Harper v. Harper

546 So. 2d 438 (1989)

Carol B. HARPER, Appellant,
v.
Rex E. HARPER, Appellee.

No. 88-01819.

District Court of Appeal of Florida, Second District.

June 30, 1989. Rehearing Denied July 20, 1989.

G. Robert Schultz and Jane H. Grossman of the Law Office of G. Robert Schultz, St. Petersburg, for appellant.

Andrew J. Rodnite, Jr., and Joseph R. Park of Park, Smith, Dayton & Bugg, P.A., Clearwater, for appellee.

DANAHY, Judge.

This is an appeal from a final judgment dissolving a thirty-one-year marriage. Among the wife's several contentions is one with which we agree: that the court erred in characterizing an asset of real property as part of a future income stream and thus refused to include it for the present purpose of equitable distribution. We examine all the issues raised before us under the standards set out in Canakaris v. Canakaris, 382 So. 2d 1197 (Fla. 1980), and Diffenderfer v. Diffenderfer, 491 So. 2d 265 (Fla. 1986):

Any problem with such redundant consideration [of marital assets], however, is more likely to lie in a piecemeal appellate review rather than the initial fashioning of remedies in the trial court. We therefore hasten to reiterate the warning set out in Canakaris:
The judge possesses broad discretionary authority to do equity between the parties and has available various remedies to accomplish this purpose, including lump sum alimony, permanent periodic alimony, rehabilitative alimony, child support, a vested special equity in property, and an award of exclusive possession of property. As considered by the trial court, these remedies are interrelated; to the extent of their eventual use, the remedies are part of one overall scheme. It is extremely important that they also be reviewed by appellate courts as a whole, rather than independently.
[Canakaris,] 382 So.2d at 1202.

Diffenderfer, 491 So.2d at 267-68. Thus we are precluded from disturbing any judgment which falls within the trial court's reasonable overall discretion, particularly as here, where the trial court has fashioned a scheme of dependent provisions in the judgment. Our holding, then, falls within the traditionally limited field of endeavor assigned to appellate courts in the context of equitable distribution judgments in dissolution of marriage proceedings — determination of abuse of discretion and correction of errors of law. In this case we find no error in the abuse of discretion category but do find error in the other category in that the court mischaracterized a major asset of the parties. We reverse so that the court may again fashion an equitable distribution scheme with this asset correctly characterized and its value added to those of all the assets subject to distribution.

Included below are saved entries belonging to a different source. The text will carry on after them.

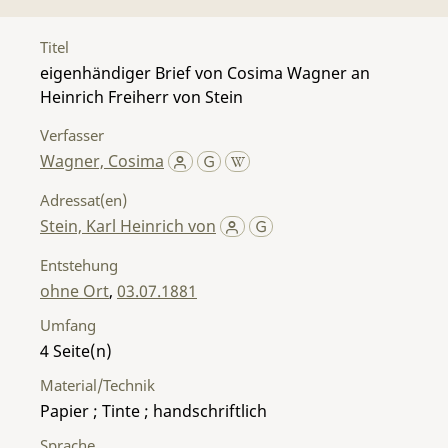
Titel
eigenhändiger Brief von Cosima Wagner an
Heinrich Freiherr von Stein
Verfasser
Wagner, Cosima
Adressat(en)
Stein, Karl Heinrich von
Entstehung
ohne Ort
,
03.07.1881
Umfang
4
Material/Technik
Papier ; Tinte ; handschriftlich
Sprache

The point about which we are concerned is the court's treatment of the husband's interest in his accounting partnership, Harper, *439 Van Scoik & Company, an interest which had increased to a total value of approximately a million dollars during the period of the marriage. The court in its order characterized the husband's interest in the partnership as one providing an "income stream" which the court did not wish to disturb due to its nature. The husband himself in the financial affidavits presented to the court was able to give a cash value to these vested interests which are comprised of a twenty-three percent share of the capital account of the partnership and a thirty-six percent ownership interest in the building rented by the partnership, both interests above and beyond any salary he receives as a partner in the accounting firm.[1] These two interests are fixed or vested assets of the husband acquired by him during the marriage. Although the capital account is arguably a source of income for alimony payments in the future when the husband begins to receive the benefits thereof due to death, disability, or retirement, the same cannot be said about the husband's thirty-six percent ownership interest in the land and building which houses the firm. The articles of partnership themselves isolate the value of this real estate and mandate that this value not be included when determining the net assets of the firm for purposes of paying out to retiring partners. It is clear, therefore, that this ownership interest in the real estate cannot be a part of that future "income stream." The court erred in not including this valuable marital asset, which is independent from the husband's other interests in the partnership, when it fashioned its scheme of equitable distribution. Furthermore, it cannot be said that the wife contributed nothing to the value of this marital asset simply because she was primarily a wife and mother while her husband was giving his full attention to his career. See Carr v. Carr, 522 So. 2d 880 (Fla. 1st DCA 1988).

We do not preclude the court, in refashioning the judgment on remand, from making security provisions for the awards to this displaced homemaker should the husband predecease her and evidence of need for such security is present. Sobelman v. Sobelman, 541 So. 2d 1153 (Fla. 1989); Stith v. Stith, 384 So. 2d 317 (Fla. 2d DCA 1980).

The trial court's order is reversed and remanded for reconsideration in light of this opinion.

RYDER, A.C.J., and PATTERSON, J., concur.

NOTES

[1] We do not disturb the court's treatment of that part of the accounting partnership interest which the parties consider the "goodwill account" since that is not capable of valuation for distribution purposes under the facts of the instant case. Moebus v. Moebus, 529 So. 2d 1163 (Fla. 3d DCA 1988).